--On Thursday, January 30, 2003 04:52:41 PM -0800 Zack Weinberg <[EMAIL PROTECTED]> wrote:
I'm relaying this to the LSB working group in charge of C++ and also to the Debian gcc team -- Debian is presently in the process of transitioning to the 3.2 ABI and I am pretty sure they also were operating under the assumption that it would not change ever again.
I know that we will change the C++ ABI a little bit more. Here are the two areas that I know are buggy, and are buggy in ways that affect correctness:
- Name mangling
Due to not being able to know exactly what's a dependent name and what's not, there are some (obscure) cases involving templates where we cannot really produce the right name given what we have now.
These cases are sufficiently odd that I'm not sure anyone will ever run into them in real code. For example, I doubt they come up in V3.
- Object layout
For the most part, these are bugs involving empty class conflicts. As far as I know, we've fixed all of these -- I do not know of any more and I know we've looked pretty hard, in various ways. There is also at least one bug involving virtual bases that might be somewhat more common.
I think the thing to do is wait until we are very confident that we've finally nailed the name mangling issues and until the V3 people they've nailed the runtime issues and then change the defaults. I don't know much about the runtime side, but on the compiler side, I expect that few people will notice.

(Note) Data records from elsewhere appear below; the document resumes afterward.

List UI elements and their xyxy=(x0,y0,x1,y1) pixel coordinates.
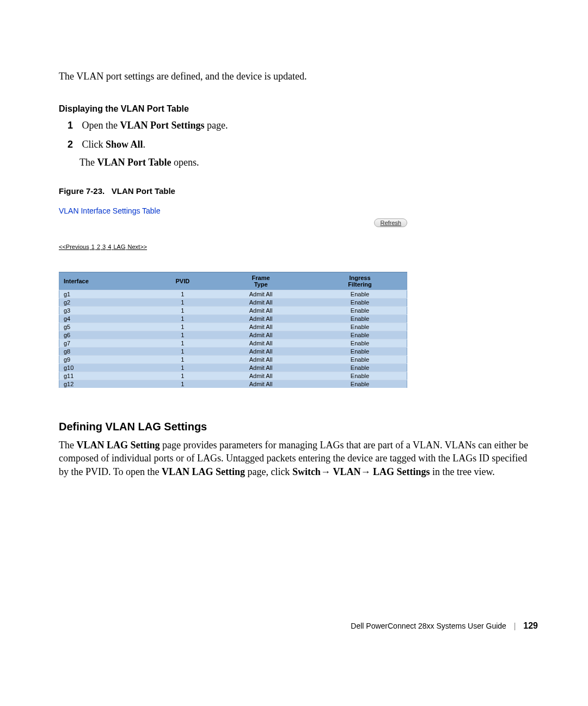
cell-frame-type: Admit All xyxy=(209,380,313,388)
figure-caption-prefix: Figure 7-23. xyxy=(59,186,105,196)
cell-pvid: 1 xyxy=(156,356,209,364)
cell-pvid: 1 xyxy=(156,348,209,356)
step-result-bold: VLAN Port Table xyxy=(97,157,171,168)
table-row: g11Admit AllEnable xyxy=(59,290,407,299)
section-heading-display-vlan-port-table: Displaying the VLAN Port Table xyxy=(59,104,534,114)
cell-pvid: 1 xyxy=(156,339,209,348)
cell-ingress-filtering: Enable xyxy=(313,372,407,380)
cell-pvid: 1 xyxy=(156,364,209,372)
refresh-button[interactable]: Refresh xyxy=(374,218,407,227)
pager-page-4-link[interactable]: 4 xyxy=(108,244,111,250)
step-number: 1 xyxy=(59,118,73,133)
cell-pvid: 1 xyxy=(156,299,209,307)
step-text-pre: Open the xyxy=(82,120,120,131)
cell-frame-type: Admit All xyxy=(209,315,313,323)
cell-frame-type: Admit All xyxy=(209,323,313,331)
cell-pvid: 1 xyxy=(156,323,209,331)
step-text-bold: Show All xyxy=(106,139,143,150)
cell-pvid: 1 xyxy=(156,290,209,299)
cell-frame-type: Admit All xyxy=(209,348,313,356)
cell-pvid: 1 xyxy=(156,380,209,388)
cell-ingress-filtering: Enable xyxy=(313,339,407,348)
vlan-port-table-screenshot: VLAN Interface Settings Table Refresh <<… xyxy=(59,206,407,388)
col-pvid-header: PVID xyxy=(156,272,209,290)
cell-frame-type: Admit All xyxy=(209,307,313,315)
col-interface-header: Interface xyxy=(59,272,157,290)
cell-ingress-filtering: Enable xyxy=(313,380,407,388)
table-row: g111Admit AllEnable xyxy=(59,372,407,380)
cell-ingress-filtering: Enable xyxy=(313,323,407,331)
cell-ingress-filtering: Enable xyxy=(313,331,407,339)
cell-interface: g4 xyxy=(59,315,157,323)
pager-lag-link[interactable]: LAG xyxy=(113,244,125,250)
table-row: g101Admit AllEnable xyxy=(59,364,407,372)
cell-frame-type: Admit All xyxy=(209,299,313,307)
cell-interface: g11 xyxy=(59,372,157,380)
cell-frame-type: Admit All xyxy=(209,356,313,364)
step-result-pre: The xyxy=(79,157,97,168)
cell-pvid: 1 xyxy=(156,315,209,323)
figure-caption-title: VLAN Port Table xyxy=(112,186,175,196)
cell-interface: g8 xyxy=(59,348,157,356)
cell-interface: g2 xyxy=(59,299,157,307)
step-text-bold: VLAN Port Settings xyxy=(120,120,204,131)
vlan-port-table: Interface PVID FrameType IngressFilterin… xyxy=(59,272,407,388)
cell-interface: g9 xyxy=(59,356,157,364)
cell-frame-type: Admit All xyxy=(209,331,313,339)
cell-pvid: 1 xyxy=(156,307,209,315)
step-number: 2 xyxy=(59,137,73,152)
pager: <<Previous 1 2 3 4 LAG Next>> xyxy=(59,244,407,250)
table-row: g71Admit AllEnable xyxy=(59,339,407,348)
cell-interface: g3 xyxy=(59,307,157,315)
cell-interface: g5 xyxy=(59,323,157,331)
figure-caption: Figure 7-23. VLAN Port Table xyxy=(59,186,534,196)
pager-page-2-link[interactable]: 2 xyxy=(97,244,100,250)
cell-pvid: 1 xyxy=(156,372,209,380)
step-text-post: . xyxy=(143,139,146,150)
step-item: 1 Open the VLAN Port Settings page. xyxy=(59,118,534,133)
table-row: g91Admit AllEnable xyxy=(59,356,407,364)
body-paragraph: The VLAN LAG Setting page provides param… xyxy=(59,439,534,478)
pager-next-link[interactable]: Next>> xyxy=(128,244,147,250)
cell-interface: g12 xyxy=(59,380,157,388)
pager-prev-link[interactable]: <<Previous xyxy=(59,244,89,250)
cell-pvid: 1 xyxy=(156,331,209,339)
step-text-post: page. xyxy=(204,120,228,131)
pager-page-3-link[interactable]: 3 xyxy=(102,244,106,250)
cell-frame-type: Admit All xyxy=(209,290,313,299)
cell-interface: g1 xyxy=(59,290,157,299)
cell-ingress-filtering: Enable xyxy=(313,290,407,299)
cell-ingress-filtering: Enable xyxy=(313,348,407,356)
col-ingress-header: IngressFiltering xyxy=(313,272,407,290)
cell-frame-type: Admit All xyxy=(209,372,313,380)
table-row: g31Admit AllEnable xyxy=(59,307,407,315)
table-row: g21Admit AllEnable xyxy=(59,299,407,307)
step-text-pre: Click xyxy=(82,139,106,150)
pager-page-1-link[interactable]: 1 xyxy=(91,244,95,250)
cell-ingress-filtering: Enable xyxy=(313,299,407,307)
cell-interface: g6 xyxy=(59,331,157,339)
table-row: g61Admit AllEnable xyxy=(59,331,407,339)
cell-ingress-filtering: Enable xyxy=(313,315,407,323)
table-row: g121Admit AllEnable xyxy=(59,380,407,388)
step-item: 2 Click Show All. The VLAN Port Table op… xyxy=(59,137,534,170)
cell-interface: g7 xyxy=(59,339,157,348)
cell-frame-type: Admit All xyxy=(209,339,313,348)
steps-list: 1 Open the VLAN Port Settings page. 2 Cl… xyxy=(59,118,534,170)
table-row: g81Admit AllEnable xyxy=(59,348,407,356)
section-heading-defining-vlan-lag: Defining VLAN LAG Settings xyxy=(59,421,534,433)
col-frame-header: FrameType xyxy=(209,272,313,290)
screenshot-title: VLAN Interface Settings Table xyxy=(59,206,407,215)
intro-text: The VLAN port settings are defined, and … xyxy=(59,71,534,82)
cell-interface: g10 xyxy=(59,364,157,372)
step-result-post: opens. xyxy=(171,157,199,168)
cell-ingress-filtering: Enable xyxy=(313,307,407,315)
cell-ingress-filtering: Enable xyxy=(313,356,407,364)
cell-frame-type: Admit All xyxy=(209,364,313,372)
table-row: g51Admit AllEnable xyxy=(59,323,407,331)
cell-ingress-filtering: Enable xyxy=(313,364,407,372)
table-row: g41Admit AllEnable xyxy=(59,315,407,323)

To some extent, I think there's a communication issue. We (rightly) take seriously *any* ABI change, but some are a lot more serious than others. These are more like "If you have more than 32 parameters to a function, and 14 of them are floats, and 18 are long doubles, and you use varargs, then we quite match the spec" than "the size of int will be now be 5" or "floating point values will now be passed on the stack."
If we just said "this new version fixes a bug where two empty classes of the same type can end up at the same address", people probably wouldn't worry much -- but saying "we're breaking the C++ ABI" makes them worry. Both perspectives are correct: they should worry, but not *too* much.